Scientific classification
- Kingdom: Plantae
- Clade: Tracheophytes
- Clade: Angiosperms
- Clade: Monocots
- Order: Asparagales
- Family: Orchidaceae
- Subfamily: Orchidoideae
- Tribe: Diurideae
- Genus: Caladenia
- Species: C. lowanensis
- Binomial name: Caladenia lowanensis G.W.Carr
- Synonyms: Arachnorchis lowanensis (G.W.Carr) D.L.Jones & M.A.Clem.

= Caladenia lowanensis =

- Genus: Caladenia
- Species: lowanensis
- Authority: G.W.Carr
- Conservation status: EN
- Synonyms: Arachnorchis lowanensis (G.W.Carr) D.L.Jones & M.A.Clem.

Species of orchid

Caladenia lowanensis, commonly known as Wimmera spider orchid, is a plant in the orchid family Orchidaceae and is endemic to Victoria, Australia. It is a ground orchid with a single leaf and a single cream-coloured flower with red lines and blotches. The total population of this orchid was estimated in 2010 to be only about 700 plants but most are protected in reserves.

==Description==
Caladenia lowanensis is a terrestrial, perennial, deciduous, herb with a spherical underground tuber. It has a single leaf, 70-120 mm long and 8-12 mm wide. A single flower 30-40 mm wide is borne on a spike 120-250 mm tall. The flowers are cream-coloured with red streaks and blotches. The sepals have flattened, club-like, dark red glandular tips 5-8 mm long. The dorsal sepal is erect, 25-35 mm long and 2.3 mm wide. The lateral sepals are 25-35 mm long, 3-4 mm wide and spread widely, sometimes curved downwards. The petals are 20-25 mm long, about 2 mm wide and arranged like the lateral sepals. The labellum is egg-shaped, 10-14 mm long, 6-8 mm wide and pale yellowish with red streaks and a red tip which is curled under. The sides of the labellum have linear teeth up to 2 mm long and there are four or six well-spaced rows of shiny red calli along its mid-line but not extending to the tip.
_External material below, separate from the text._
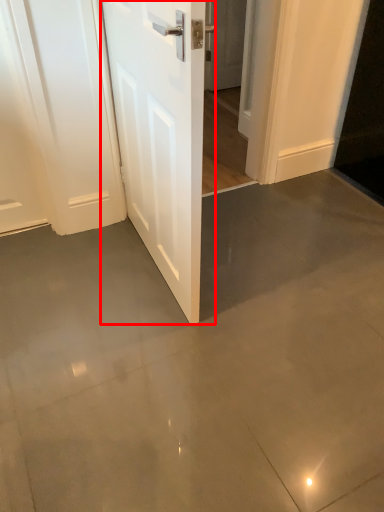 Question: Where is door (annotated by the red box) located in relation to door in the image?

Choices:
 (A) right
 (B) left

Answer: (B) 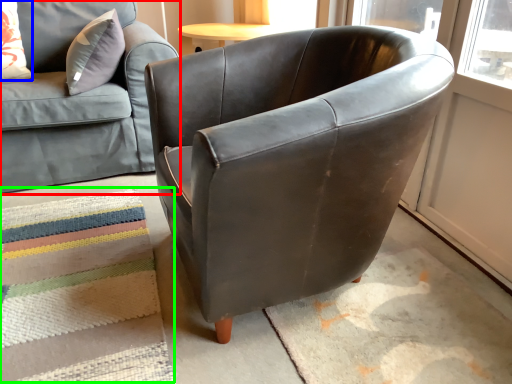 Question: Based on their relative distances, which object is farther from studio couch (highlighted by a red box)? Choose from pillow (highlighted by a blue box) and mat (highlighted by a green box).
Flowering occurs in September and October.

==Taxonomy and naming==
Caladenia lowanensis was first formally described in 1991 by Geoffrey Carr from a specimen collected near Kiata and the description was published in Indigenous Flora and Fauna Association Miscellaneous Paper 1. The specific epithet (lowanensis) is derived from the Lowan district of Victoria with the Latin suffix -ensis meaning "of" or "from" referring to the distribution of this orchid species.

==Distribution and habitat==
The Wimmera spider orchid grows in sparse woodland near Kiata, in and near the Little Desert National Park.

==Conservation==
Caladenia lowanensis is listed as "endangered" under the Victorian Flora and Fauna Guarantee Act 1988 and under the Australian Government Environment Protection and Biodiversity Conservation Act 1999. In 2010 the known population of this species was 700 plants in five populations but about 90% of these were protected in reserves. The main threats to the species are rubbish dumping, trampling, weed invasion and grazing by rabbits (Oryctolagus cuniculus).